The invention disclosed herein generally embodies a gravity flow water filtration cartridge with a novel sieve system. The water filtration cartridge is to be used with any known water filtration device. Examples of such devices include gravity flow systems, such as pour-through pitchers, filtering water bottle, countertop system.
Pour-through pitcher systems typically include an upper reservoir for receiving unfiltered water, a lower reservoir for receiving and storing filtered water, and a filtration cartridge with an inlet at its top and outlet at its bottom, through which cartridge, water flows from the upper reservoir to the lower reservoir. Countertop systems typically include a larger rectangular tank with a spigot for draining filtered water into a glass or pan. Both pitcher and countertop systems use gravity to move the unfiltered water in the top reservoir down through a water filtration cartridge and into the lower reservoir where the filtered water remains until it is used.
The water filtration cartridge typically employed in a gravity flow system is composed of a sieve system and a housing bottom, such as a barrel. The barrel is filled with filtration media and the sieve system is sealed to the barrel. The filtration media is typically granular, such as activated carbon. Other components may be combined to enhance water filtration capability, such as ion exchange resin, zeolite, ceramics, and others known in the art.
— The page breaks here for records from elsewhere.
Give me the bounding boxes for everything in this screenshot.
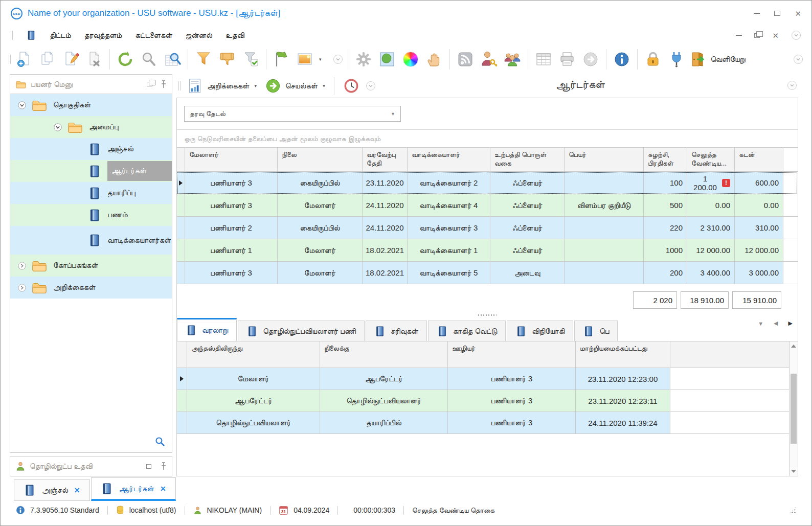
history-row[interactable]: மேலாளர் ஆபரேட்டர் பணியாளர் 3 23.11.2020 … <box>177 368 798 390</box>
user-permissions-button[interactable] <box>478 48 500 71</box>
resize-grip[interactable] <box>789 507 796 514</box>
column-header[interactable]: உற்பத்தி பொருள் வகை <box>490 147 565 172</box>
column-header[interactable]: நிலைக்கு <box>320 341 448 368</box>
image-button[interactable] <box>295 48 316 71</box>
close-tab-icon[interactable]: ✕ <box>74 486 80 494</box>
tree-search-icon[interactable] <box>154 436 166 447</box>
column-header[interactable]: சுழற்சி, பிரதிகள் <box>644 147 687 172</box>
collapse-group-icon[interactable] <box>333 54 343 64</box>
child-restore-button[interactable] <box>754 33 760 38</box>
sidebar-item-customers[interactable]: வாடிக்கையாளர்கள் <box>10 226 172 255</box>
window-tab-orders[interactable]: ஆர்டர்கள் ✕ <box>91 477 176 501</box>
toolbar-grip[interactable] <box>11 31 13 40</box>
sidebar-item-mail[interactable]: அஞ்சல் <box>10 138 172 160</box>
history-row[interactable]: தொழில்நுட்பவியலாளர் தயாரிப்பில் பணியாளர்… <box>177 412 798 434</box>
edit-record-button[interactable] <box>60 48 81 71</box>
table-row[interactable]: பணியாளர் 1 மேலாளர் 18.02.2021 வாடிக்கையா… <box>177 239 798 262</box>
sidebar-item-directories[interactable]: கோப்பகங்கள் <box>10 255 172 277</box>
scroll-up-icon[interactable] <box>791 345 796 348</box>
sidebar-item-setup[interactable]: அமைப்பு <box>10 116 172 138</box>
child-minimize-button[interactable] <box>736 35 742 36</box>
child-close-button[interactable]: ✕ <box>772 32 779 39</box>
vertical-scrollbar[interactable] <box>789 341 798 476</box>
table-row[interactable]: பணியாளர் 2 கையிருப்பில் 24.11.2020 வாடிக… <box>177 217 798 239</box>
collapse-group-icon[interactable] <box>366 81 376 91</box>
tech-support-panel[interactable]: தொழில்நுட்ப உதவி <box>10 456 172 476</box>
close-tab-icon[interactable]: ✕ <box>160 485 166 493</box>
color-wheel-button[interactable] <box>400 48 421 71</box>
hand-button[interactable] <box>423 48 445 71</box>
table-row[interactable]: பணியாளர் 3 மேலாளர் 18.02.2021 வாடிக்கையா… <box>177 262 798 284</box>
collapse-menu-icon[interactable] <box>791 30 801 40</box>
table-row[interactable]: பணியாளர் 3 கையிருப்பில் 23.11.2020 வாடிக… <box>177 172 798 194</box>
close-button[interactable]: ✕ <box>795 10 801 17</box>
filter-button[interactable] <box>193 48 214 71</box>
column-header[interactable]: வரவேற்பு தேதி <box>363 147 408 172</box>
tab-scroll-left[interactable]: ◀ <box>774 320 778 327</box>
toolbar-grip[interactable] <box>9 55 11 64</box>
menu-database[interactable]: தரவுத்தளம் <box>84 31 122 40</box>
print-button[interactable] <box>556 48 578 71</box>
reports-menu-button[interactable]: அறிக்கைகள்▾ <box>185 77 259 95</box>
tab-paper-cutting[interactable]: காகித வெட்டு <box>428 321 506 341</box>
lock-button[interactable] <box>642 48 664 71</box>
image-dropdown-caret[interactable]: ▾ <box>319 57 322 62</box>
collapse-toolbar-icon[interactable] <box>793 54 803 64</box>
column-header[interactable]: அந்தஸ்திலிருந்து <box>187 341 320 368</box>
column-header[interactable]: மேலாளர் <box>185 147 278 172</box>
rss-button[interactable] <box>455 48 476 71</box>
menu-help[interactable]: உதவி <box>225 31 244 40</box>
maximize-panel-button[interactable] <box>146 464 151 469</box>
history-row[interactable]: ஆபரேட்டர் தொழில்நுட்பவியலாளர் பணியாளர் 3… <box>177 390 798 412</box>
scheduler-button[interactable] <box>341 77 362 95</box>
advanced-search-button[interactable] <box>162 48 183 71</box>
menu-program[interactable]: திட்டம் <box>50 31 71 40</box>
tab-truncated[interactable]: பெ <box>574 321 618 341</box>
column-header[interactable]: ஊழியர் <box>448 341 576 368</box>
sidebar-item-orders[interactable]: ஆர்டர்கள் <box>10 160 172 182</box>
search-button[interactable] <box>138 48 160 71</box>
filter-check-button[interactable] <box>240 48 261 71</box>
float-panel-button[interactable] <box>147 82 152 86</box>
map-button[interactable] <box>376 48 398 71</box>
scrollbar-thumb[interactable] <box>791 374 797 444</box>
expand-node-icon[interactable] <box>17 283 27 292</box>
tab-distribution[interactable]: விநியோகி <box>507 321 573 341</box>
tab-list-caret[interactable]: ▼ <box>758 321 763 327</box>
scroll-down-icon[interactable] <box>791 470 796 473</box>
users-button[interactable] <box>502 48 523 71</box>
delete-record-button[interactable] <box>83 48 105 71</box>
sidebar-item-reports[interactable]: அறிக்கைகள் <box>10 277 172 299</box>
filter-columns-button[interactable] <box>216 48 238 71</box>
copy-record-button[interactable] <box>36 48 58 71</box>
data-search-combo[interactable]: தரவு தேடல் ▼ <box>184 106 401 122</box>
refresh-button[interactable] <box>115 48 136 71</box>
column-header[interactable]: கடன் <box>735 147 783 172</box>
plugin-button[interactable] <box>666 48 687 71</box>
info-button[interactable] <box>611 48 633 71</box>
pin-icon[interactable] <box>161 80 167 88</box>
tab-technologist-work[interactable]: தொழில்நுட்பவியலாளர் பணி <box>238 321 365 341</box>
toolbar-grip[interactable] <box>178 81 181 90</box>
sidebar-item-money[interactable]: பணம் <box>10 204 172 226</box>
new-record-button[interactable] <box>13 48 34 71</box>
collapse-panel-icon[interactable] <box>787 80 797 90</box>
actions-menu-button[interactable]: செயல்கள்▾ <box>263 77 327 95</box>
tab-history[interactable]: வரலாறு <box>177 318 237 341</box>
tab-scroll-right[interactable]: ▶ <box>788 320 793 327</box>
export-button[interactable] <box>580 48 601 71</box>
minimize-button[interactable] <box>754 13 760 14</box>
collapse-node-icon[interactable] <box>53 123 62 132</box>
pin-icon[interactable] <box>161 462 167 470</box>
sidebar-item-production[interactable]: தயாரிப்பு <box>10 182 172 204</box>
column-header[interactable]: பெயர் <box>565 147 644 172</box>
expand-node-icon[interactable] <box>17 261 27 270</box>
settings-button[interactable] <box>353 48 374 71</box>
column-header[interactable]: வாடிக்கையாளர் <box>408 147 490 172</box>
exit-button[interactable]: வெளியேறு <box>689 48 746 71</box>
panel-splitter[interactable] <box>177 312 798 318</box>
table-row[interactable]: பணியாளர் 3 மேலாளர் 24.11.2020 வாடிக்கையா… <box>177 194 798 217</box>
sidebar-item-modules[interactable]: தொகுதிகள் <box>10 94 172 116</box>
menu-window[interactable]: ஜன்னல் <box>186 31 212 40</box>
maximize-button[interactable] <box>774 11 780 16</box>
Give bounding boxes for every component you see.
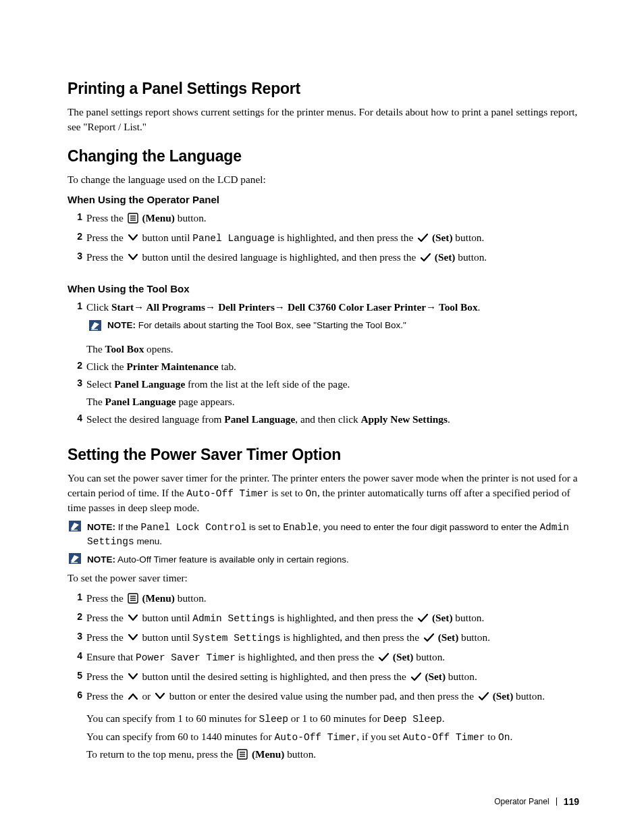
check-icon [417, 611, 428, 629]
heading-power-saver-timer: Setting the Power Saver Timer Option [68, 446, 579, 464]
steps-tool-box: 1 Click Start→ All Programs→ Dell Printe… [68, 298, 579, 428]
arrow-icon: → [134, 301, 144, 313]
chevron-down-icon [128, 670, 138, 687]
step-item: 1 Click Start→ All Programs→ Dell Printe… [86, 298, 579, 358]
heading-changing-the-language: Changing the Language [68, 147, 579, 165]
text: button. [453, 232, 485, 243]
check-icon [410, 670, 421, 687]
menu-icon [128, 592, 138, 609]
text: Press the [86, 232, 126, 243]
text: Click [86, 301, 111, 313]
check-icon [420, 251, 431, 268]
step-item: 4 Ensure that Power Saver Timer is highl… [86, 648, 579, 668]
text: . [448, 413, 450, 425]
footer-label: Operator Panel [494, 797, 549, 806]
steps-power-saver: 1 Press the (Menu) button. 2 Press the b… [68, 590, 579, 765]
note-row: NOTE: If the Panel Lock Control is set t… [68, 521, 579, 549]
followup-text: To return to the top menu, press the (Me… [86, 746, 579, 765]
chevron-down-icon [128, 231, 138, 249]
text: Tool Box [436, 301, 477, 313]
step-item: 1 Press the (Menu) button. [86, 590, 579, 609]
chevron-down-icon [128, 611, 138, 629]
chevron-up-icon [128, 689, 138, 707]
step-item: 3 Press the button until the desired lan… [86, 249, 579, 268]
para-section3-intro: To set the power saver timer: [68, 571, 579, 585]
text: Apply New Settings [361, 413, 448, 425]
footer: Operator Panel 119 [494, 796, 579, 807]
note-label: NOTE: [87, 554, 115, 565]
text: Select [86, 378, 114, 390]
followup-text: The Tool Box opens. [86, 340, 579, 358]
arrow-icon: → [426, 301, 436, 313]
page-number: 119 [564, 796, 579, 807]
para-section3-lead: You can set the power saver timer for th… [68, 471, 579, 515]
arrow-icon: → [275, 301, 285, 313]
step-item: 1 Press the (Menu) button. [86, 209, 579, 229]
text: (Set) [432, 251, 455, 263]
text: button. [455, 251, 487, 263]
text: Press the [86, 212, 126, 224]
para-section1-lead: The panel settings report shows current … [68, 105, 579, 134]
note-body: NOTE: If the Panel Lock Control is set t… [87, 521, 579, 549]
note-body: NOTE: Auto-Off Timer feature is availabl… [87, 553, 579, 567]
text: button until [140, 232, 193, 243]
followup-text: You can specify from 60 to 1440 minutes … [86, 728, 579, 746]
step-item: 3 Press the button until System Settings… [86, 629, 579, 648]
check-icon [423, 631, 434, 648]
chevron-down-icon [155, 689, 165, 707]
text: Click the [86, 361, 126, 372]
note-icon [69, 521, 81, 534]
text: For details about starting the Tool Box,… [136, 320, 406, 330]
text: , and then click [295, 413, 360, 425]
menu-icon [237, 748, 248, 765]
note-label: NOTE: [87, 522, 115, 532]
note-row: NOTE: Auto-Off Timer feature is availabl… [68, 553, 579, 567]
step-item: 5 Press the button until the desired set… [86, 668, 579, 687]
step-item: 2 Click the Printer Maintenance tab. [86, 358, 579, 375]
text: Printer Maintenance [126, 361, 218, 372]
arrow-icon: → [205, 301, 215, 313]
note-icon [69, 553, 81, 567]
note-label: NOTE: [107, 320, 136, 330]
steps-operator-panel: 1 Press the (Menu) button. 2 Press the b… [68, 209, 579, 268]
text: Panel Language [114, 378, 185, 390]
text: from the list at the left side of the pa… [185, 378, 350, 390]
text: (Set) [429, 232, 452, 243]
text: All Programs [144, 301, 205, 313]
followup-text: The Panel Language page appears. [86, 393, 579, 411]
note-body: NOTE: For details about starting the Too… [107, 319, 579, 332]
step-item: 3 Select Panel Language from the list at… [86, 375, 579, 411]
text: tab. [219, 361, 236, 372]
text: Dell C3760 Color Laser Printer [285, 301, 426, 313]
text: button. [175, 212, 207, 224]
text: Select the desired language from [86, 413, 224, 425]
divider [556, 798, 557, 806]
note-icon [89, 319, 101, 336]
text: Dell Printers [215, 301, 275, 313]
check-icon [478, 689, 489, 707]
text: Press the [86, 251, 126, 263]
subheading-tool-box: When Using the Tool Box [68, 283, 579, 294]
heading-printing-panel-settings-report: Printing a Panel Settings Report [68, 80, 579, 98]
text: (Menu) [140, 212, 175, 224]
text: . [478, 301, 481, 313]
para-section2-lead: To change the language used on the LCD p… [68, 172, 579, 187]
note-row: NOTE: For details about starting the Too… [88, 319, 579, 336]
step-item: 2 Press the button until Panel Language … [86, 229, 579, 249]
text: button until the desired language is hig… [140, 251, 419, 263]
followup-text: You can specify from 1 to 60 minutes for… [86, 710, 579, 728]
code-text: Panel Language [192, 233, 275, 244]
text: Start [111, 301, 134, 313]
text: is highlighted, and then press the [275, 232, 416, 243]
check-icon [378, 650, 389, 668]
subheading-operator-panel: When Using the Operator Panel [68, 194, 579, 205]
check-icon [417, 231, 428, 249]
step-item: 6 Press the or button or enter the desir… [86, 687, 579, 765]
step-item: 4 Select the desired language from Panel… [86, 411, 579, 428]
step-item: 2 Press the button until Admin Settings … [86, 609, 579, 629]
chevron-down-icon [128, 631, 138, 648]
chevron-down-icon [128, 251, 138, 268]
menu-icon [128, 211, 138, 229]
text: Panel Language [224, 413, 295, 425]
A problem associated with using granular filtration media in such a gravity flow cartridge, is that air gets trapped in-between the particles of filtration media and in the headspace of the cartridge barrel. The “headspace” is the area above the fill line of the filtration media and up to the bottom of the sieve system. This air must be vented from the cartridge as water is filtered or water flow will be slow or completely stop. In prior art systems, the air in the water filtration cartridge is expelled through vents in the top of the filter. The size of the vents is critical. The vent size must be small enough to contain the carbon in the filter and big enough to allow the air to escape. Prior art systems have large vent holes to properly vent the air, and thus, are limited to a minimum carbon particle size.
Prior art water filtration cartridges typically employ granular filtration media the size of about 18×40 U.S. mesh (1000 μm to 425 μm). This size range has limited contaminant removal capability due to particle size and packing geometry of the granules. Better filtration capability can be achieved using smaller size filtration media, such as 20×80 U.S. mesh (850 μm to 180 μm). However, smaller media is difficult to retain in the cartridge housing. The smaller media is typically swept out of the cartridge through the air vent holes in the cap and ends up in the un-filtered water of the upper reservoir.
It would be useful to have a gravity flow water filtration cartridge that exhibits both good water flow rates and high containment reduction.